DGZ and Lewis on probabilities in deterministic theories Barry Loewer Rutgers
“What we regard as the obvious choice of primitive ontology- the basic kinds of entities that are the building blocks of everything else (except, of course, the wave function)—should by now be clear: Particles, described by their positions in space, changing with time—some of which, owing to the dynamical laws governing their evolutions, perhaps combine to form the familiar objects of daily experience.” (1992 p10 )
Creation Myth God made the world by creating 1. space-time 2. the Bohmian dynamical laws (Schrödinger and the guidance equation) 3. the initial wave function 4. the initial particle positions Every physical thing is composed of particles and every contingent physical fact supervenes on the actual and counterfactual motions of particles.

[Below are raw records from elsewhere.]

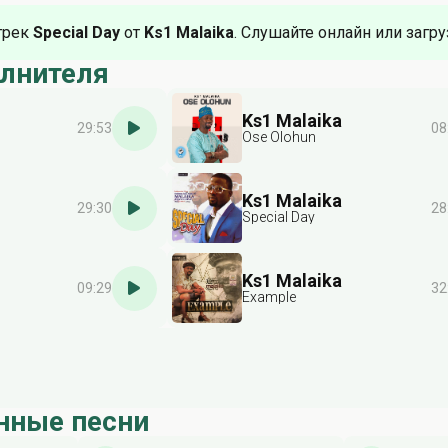
трек
Special Day
от
Ks1 Malaika
. Слушайте онлайн или загру
олнителя
Ks1 Malaika
29:53
08
Ose Olohun
Ks1 Malaika
29:30
28
Special Day
Ks1 Malaika
09:29
32
Example
нные песни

Probabilities? But if this is all God does to create the world it is not clear that he has done enough or whether he has done the right thing to get quantum mechanics as it is used by physicists. Quantum mechanics is a probabilistic theory that makes claims about the probabilities of events; e.g. that the probability that a certain particle will hit a screen in a particular region is such an such, that a spin measurement will result in such and such an outcome, and so on. Probabilities are an integral part of the kinds of phenomena typically taken to be quantum mechanical, e.g. the uncertainty principles and the violations of Bell’s inequalities.. These don’t follow from the Bohmian dynamical laws alone.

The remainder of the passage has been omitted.